No need for bridging loan scheme: Spring

 
In the News

Skip Navigation LinksHome > News & Events > In the News
31 Jan 2012
The Business Times
No need for bridging loan scheme: Spring

(SINGAPORE) Barring a deterioration in the local lending climate and unforeseen economic developments, Spring Singapore does not think it will have to repeat a move it made in 2009, when it rolled out additional loan programmes to boost financing to small- and medium-sized enterprises here.

The government agency said yesterday that it expects the number of loans and loan value it provides to SMEs here to hold steady or even fall in 2012 from 2011, when it made 5,181 loans totalling $1.4 billion.

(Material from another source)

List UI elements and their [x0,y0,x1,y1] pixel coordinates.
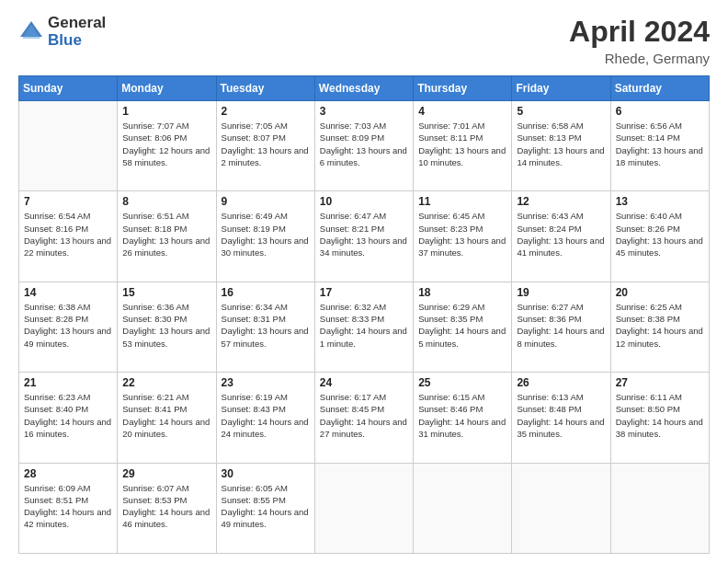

This is in contrast to the $6 billion it provided to 14,252 SMEs in 2009 and $2.7 billion to 9,748 SMEs in 2010, at the height of the financial crisis. The two years saw the agency introduce a new loan programme on top of three existing schemes as credit tightened, and firms here found it hard to gain access to much-needed financing. Called the Bridging Loan Programme, it was withdrawn in February last year.

Speaking at Spring's 2011 enterprise development review yesterday, CEO Png Cheong Boon said: 'I think if the economy is doing fine and there are no unforeseen circumstances then ... the level may be around there.'

He noted that commercial lending has come back into the market in 2011, and companies are able to tap into it to meet their needs.

In fact, the local banks are flush with cash and would 'love to give a loan because the interest rates are very low today', said Spring chairman Philip Yeo.

'One advantage of Singapore is that our local banks are financially strong. They are capitally strong, so they should be able and are still able to loan ... so the hope is that they will continue to release loans.'

Still, Spring said it is ready to boost its loan programmes should the need arise, and that it is watching the situation very closely.

Said Mr Yeo: 'We have all the financing instruments there, if we need we can relax it and go back to 2009, 2010 ... so all the instruments are there.... (but) if the banks are willing to loan and they are doing it then there's no need for us to worry.'

Thus far, SMEs have not complained about a lack of access to financing, said Spring. Previously mentioned as the biggest challenge faced by SMEs, some recent studies show that issues such as labour have overtaken financing as the top concern.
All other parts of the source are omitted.